• GOAL OF THE EXERCISE:
Among the entries below, how many lines contain the string "type"? Reply with that number alone.

---- GIVEN INFORMATION

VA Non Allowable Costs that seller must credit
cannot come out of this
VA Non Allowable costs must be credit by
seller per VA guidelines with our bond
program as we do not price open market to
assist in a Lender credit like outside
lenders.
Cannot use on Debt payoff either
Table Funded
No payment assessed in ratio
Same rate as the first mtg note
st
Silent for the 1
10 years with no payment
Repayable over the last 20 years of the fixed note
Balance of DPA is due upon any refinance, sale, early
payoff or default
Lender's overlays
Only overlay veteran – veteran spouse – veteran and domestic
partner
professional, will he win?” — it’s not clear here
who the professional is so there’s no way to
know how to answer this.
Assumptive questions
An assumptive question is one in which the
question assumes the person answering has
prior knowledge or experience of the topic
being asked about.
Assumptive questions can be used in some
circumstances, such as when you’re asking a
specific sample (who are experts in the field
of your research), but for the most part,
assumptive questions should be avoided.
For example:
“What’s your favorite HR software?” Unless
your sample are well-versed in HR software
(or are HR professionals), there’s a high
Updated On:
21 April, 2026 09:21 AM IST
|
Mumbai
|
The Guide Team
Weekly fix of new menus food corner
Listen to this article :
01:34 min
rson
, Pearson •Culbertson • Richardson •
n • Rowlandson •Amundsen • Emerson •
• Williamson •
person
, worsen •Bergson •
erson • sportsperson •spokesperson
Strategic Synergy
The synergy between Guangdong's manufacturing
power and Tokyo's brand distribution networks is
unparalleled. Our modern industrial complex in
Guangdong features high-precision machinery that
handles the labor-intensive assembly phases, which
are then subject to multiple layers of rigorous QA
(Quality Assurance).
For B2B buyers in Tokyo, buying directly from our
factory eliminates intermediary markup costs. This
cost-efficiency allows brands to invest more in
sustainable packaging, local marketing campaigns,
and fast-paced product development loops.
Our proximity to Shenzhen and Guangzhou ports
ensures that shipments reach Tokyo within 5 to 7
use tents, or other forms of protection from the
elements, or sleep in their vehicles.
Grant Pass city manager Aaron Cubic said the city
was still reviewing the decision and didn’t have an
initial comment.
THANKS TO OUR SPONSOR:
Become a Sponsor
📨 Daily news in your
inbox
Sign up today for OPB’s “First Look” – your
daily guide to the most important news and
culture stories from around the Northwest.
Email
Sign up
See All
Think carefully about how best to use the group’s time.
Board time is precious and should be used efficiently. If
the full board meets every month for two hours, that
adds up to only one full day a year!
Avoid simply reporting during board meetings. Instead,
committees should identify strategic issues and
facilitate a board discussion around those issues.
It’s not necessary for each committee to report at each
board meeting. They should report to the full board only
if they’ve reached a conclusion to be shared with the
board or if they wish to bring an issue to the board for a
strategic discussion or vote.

--------
---- GIVEN INFORMATION

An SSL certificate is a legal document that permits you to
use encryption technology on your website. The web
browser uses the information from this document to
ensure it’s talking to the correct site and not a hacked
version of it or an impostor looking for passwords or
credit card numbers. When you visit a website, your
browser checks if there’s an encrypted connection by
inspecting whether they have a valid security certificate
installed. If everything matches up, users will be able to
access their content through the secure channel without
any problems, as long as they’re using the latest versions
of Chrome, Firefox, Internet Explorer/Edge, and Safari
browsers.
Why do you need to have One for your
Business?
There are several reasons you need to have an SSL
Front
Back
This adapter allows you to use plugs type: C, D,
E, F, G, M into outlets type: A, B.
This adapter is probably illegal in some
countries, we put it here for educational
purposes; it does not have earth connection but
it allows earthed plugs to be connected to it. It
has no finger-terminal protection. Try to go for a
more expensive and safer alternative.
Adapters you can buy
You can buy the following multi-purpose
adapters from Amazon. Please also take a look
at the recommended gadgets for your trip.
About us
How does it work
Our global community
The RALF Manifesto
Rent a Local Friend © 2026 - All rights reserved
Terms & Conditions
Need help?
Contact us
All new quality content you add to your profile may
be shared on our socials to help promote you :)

--------

• SOLUTION TO THIS EXERCISE:
2